Lisa Madigan is the next governor of Illinois, and always will be.
She is leading in polls against Gov. Pat Quinn and former Commerce Secretary Bill Daley.
After three straight walkover races as attorney general, the Sun-Times reports that Madigan has nearly $5 million in her campaign fund, much more than either of her rivals.
Illinois Attorney General Lisa Madigan’s campaign reported Monday taking in nearly $530,000 in new contributions, according to campaign records. Add another $100k since April 1 and the fund-raising surge puts Lisa Madigan in striking distance of $5 million in total cash-on-hand when the reporting period ends. The total outpaces two other Democratic gubernatorial potential candidates: Gov. Pat Quinn and William Daley, however Quinn held his own in larger donations over the last few weeks.
Insiders have said the attorney general was working to close out the second period in commanding fashion, hoping to reach $5 million. The filing deadline for the second period is July 15th.
The newest campaign disclosures include a $52,600 boost from DRIVE Teamsters Political Action Committee, another $10,600 from SEIU and tens of thousands more from teachers unions and other employee unions.
Madigan, however, has not yet announced whether she’s running for governor. And she’s refusing to comment on the state’s conceal carry bill or its pension crisis, saying those issue are “in the hands of the legislature.” Also, her father, House Speaker Michael Madigan, has not indicated that he’ll retire from the legislature, which would be essential to her winning the governorship.
My feeling is that Madigan could win the Democratic nomination for governor next year, but would lose to a Republican..
My feeling is also that Madigan has the same feeling. 2014 is going to be a Republican year.

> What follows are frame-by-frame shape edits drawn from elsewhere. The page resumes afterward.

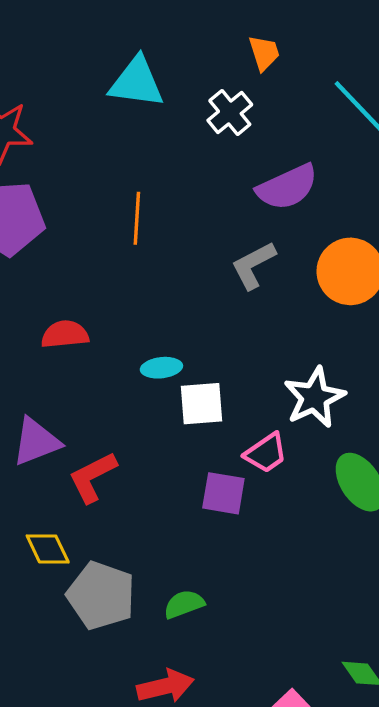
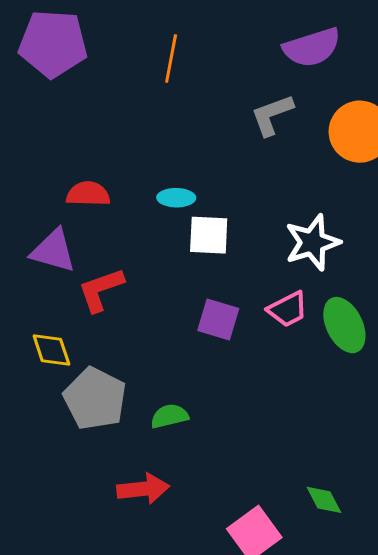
red semicircle: (65, 334) -> (88, 194), moved
purple triangle: (36, 442) -> (53, 251), turned 30
pink trapezoid: (266, 453) -> (288, 309), moved

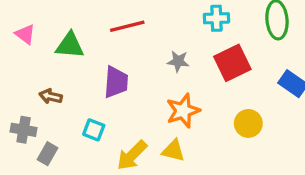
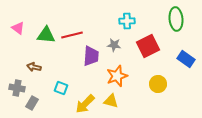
cyan cross: (216, 18) -> (127, 21), moved
red line: (127, 26) -> (72, 35), moved
purple trapezoid: (116, 82) -> (91, 56), moved

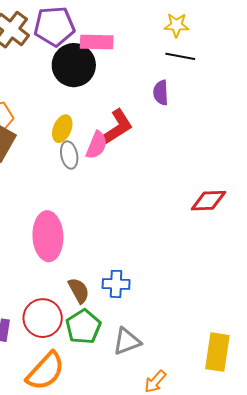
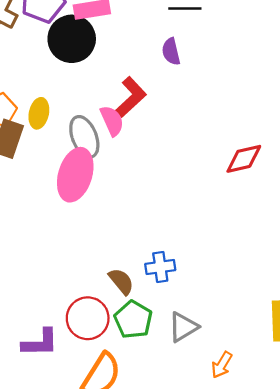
yellow ellipse: (62, 129) -> (39, 113), moved
pink semicircle: (97, 145) -> (112, 121), turned -36
gray ellipse: (69, 155) -> (84, 137), size x1.4
pink ellipse: (48, 236) -> (75, 175), moved, turned 30

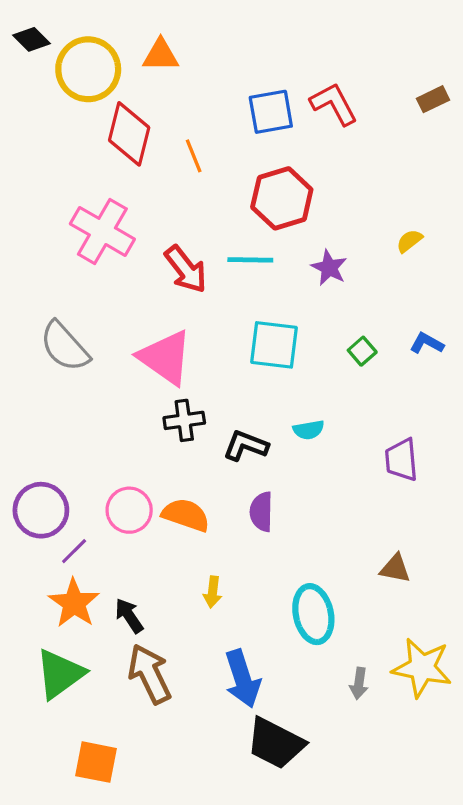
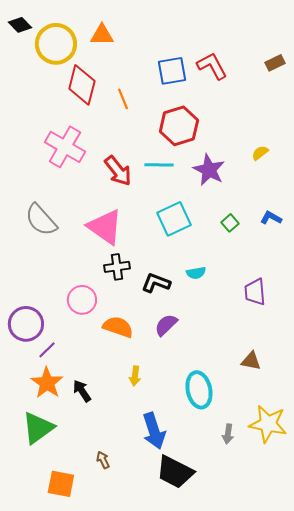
purple star: (329, 268) -> (209, 170), size x1.4
cyan square: (274, 345) -> (174, 219), turned -32
pink circle: (129, 510) -> (82, 300), moved
purple semicircle: (261, 512) -> (166, 325), turned 45
brown arrow: (150, 674) -> (103, 460), moved, size x0.5

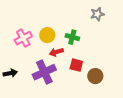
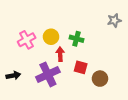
gray star: (97, 14) -> (114, 20), moved
red arrow: (56, 52) -> (60, 54), turned 104

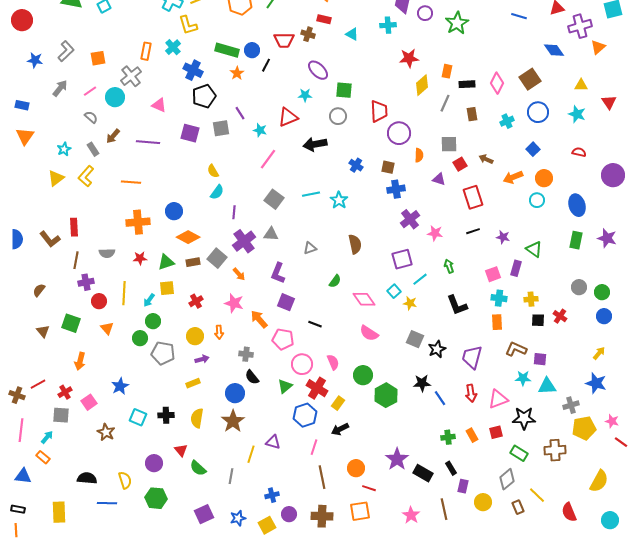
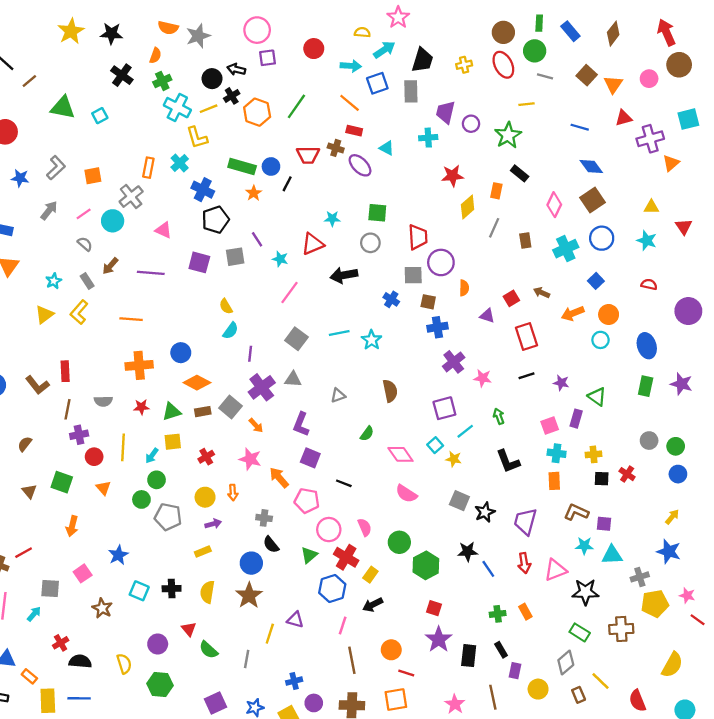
blue diamond: (554, 50) -> (591, 166), moved
purple ellipse: (318, 70) -> (360, 165), moved
black rectangle: (467, 84) -> (520, 173), moved, turned 42
cyan cross: (507, 121) -> (566, 249), size x1.5
gray square: (449, 144) -> (413, 275), moved
red cross: (65, 392) -> (61, 643), moved
red square: (496, 432) -> (434, 608), moved, turned 32
orange rectangle: (43, 457) -> (29, 676), moved
black rectangle: (423, 473) -> (469, 656), turned 66
blue line: (107, 503) -> (79, 698), moved

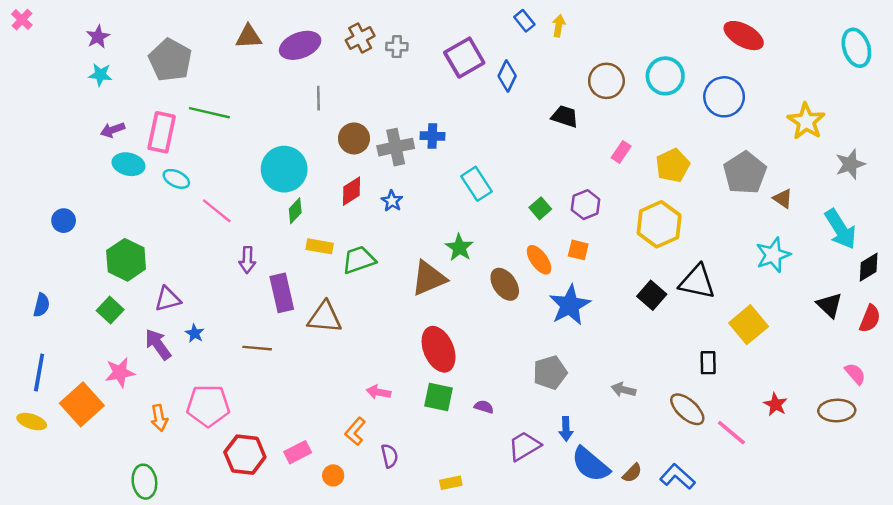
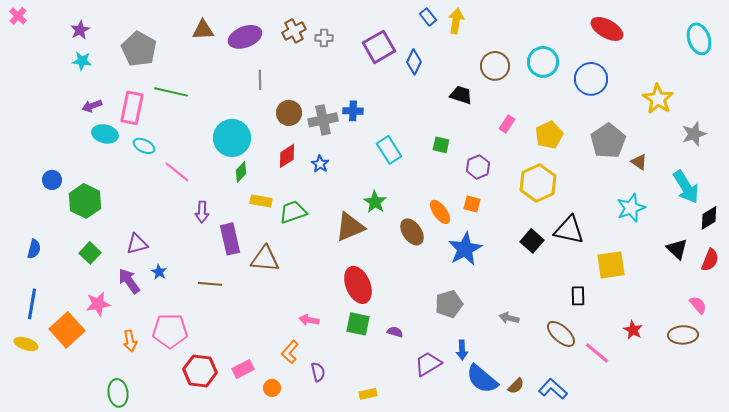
yellow arrow: (559, 26) -> (456, 21), size x1.4
green square: (540, 208) -> (441, 145), moved, turned -36
green hexagon: (126, 260) -> (85, 201), moved
yellow square: (749, 325) -> (611, 265), turned 32

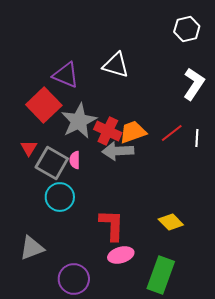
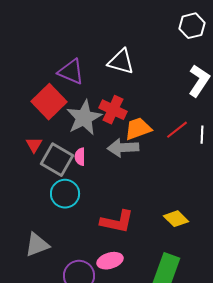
red cross: (108, 131) -> (113, 110), moved
red L-shape: (112, 225) -> (117, 222), turned 100
pink ellipse: (121, 255) -> (110, 261), moved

President Barack Obama won’t be on the ballot, and he’ll be in the sixth year of his administration – a time when voters are growing weary of the party in power. Here in Illinois, voters blame 10 years of one-party Democratic control for the state’s pension crisis and its $9 billion in unpaid bills. And since Madigan’s father controls the legislature, it will be difficult for her to present herself as a candidate of change.
Lisa Madigan will have no challengers for a fourth term, which would make her the longest-serving attorney general in Illinois history. Plus, she has two young children, a home in expensive North Center, and is married to a cartoonist, so she needs the $156,000-a-year salary.
Prediction: Four years from now, we’ll still be talking about whether Madigan will run for governor.